The Pentagon is more of a threat to America then any barefoot “terrorists”.
Congress in league with the Military Industrial Complex has LOOTED the Treasury of TRILLIONS
9/10/2001: Rumsfeld says $2.3 TRILLION Missing from Pentagon,
01/30/2012 The Pentagon doesn’t know what happened to more than $100 million in cash held at Saddam Hussein’s palace in Baghdad .

#18 Comment By Bruce Klemash On December 17, 2012 @ 12:23 pm

Start by shuttering about 1/3 of overseas bases and all the 250+ golf courses. Then start cutting the number of admirals and generals with their outrageous staffs.

#19 Comment By Major Martin On December 17, 2012 @ 8:55 pm

The Pentagon could probably save several million just by reducing the number of silly, useless medals pinned to the breasts of armchair officers.

Pat Oliphant, where are you when we need you?

#20 Comment By Veteran On December 17, 2012 @ 9:10 pm

Bruce K. is right. Only in a bizarre world where, because the wars are undeclared, defense contractors can take home $25 million a year- in WWI, WWII and even Korea, this was unheard of, the entire nation is impoverished by lapel-pin patriots who claim that no price is too high for “defense”

#21 Comment By Steven InDallas On December 18, 2012 @ 3:32 pm

If our military industry has to outspend the next 5 largest defense budgets COMBINED in order to keep us safe, then they aren’t very good at their jobs, are they?

We should be able to pick the second highest budget, add 10% to that and still stay dominant. If we don’t have the guys that can make that happen, then get rid of them and find the guys who can.

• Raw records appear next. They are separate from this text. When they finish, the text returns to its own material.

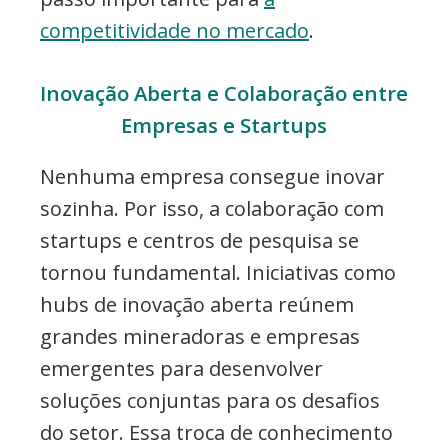
competitividade no mercado
.
Inovação Aberta e Colaboração entre
Empresas e Startups
Nenhuma empresa consegue inovar
sozinha. Por isso, a colaboração com
startups e centros de pesquisa se
tornou fundamental. Iniciativas como
hubs de inovação aberta reúnem
grandes mineradoras e empresas
emergentes para desenvolver
soluções conjuntas para os desafios
do setor. Essa troca de conhecimento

(A large part of the problem is that so much of our defense budget is going to enrich the CEO’s of military industry.)

Steven in Dallas

#22 Comment By Rocketman On December 19, 2012 @ 7:13 pm

The REAL problem isn’t being addressed. Unless the president and congress decide that America is no longer the world’s policeman and cut back significantly on our foreign misadventures it won’t matter how much or how little money is spent by the DOD because it simply won’t be enough. Right now America’s fighting men are tired from multiple deployments and our equipment is worn out. This is the perfect time to let countries like Germany and Japan know that they are going to have to start paying for their own defense and then use that money to begin rebuild our equipment to be able to get America back to where we can defend ourselves which is something that we currently can’t.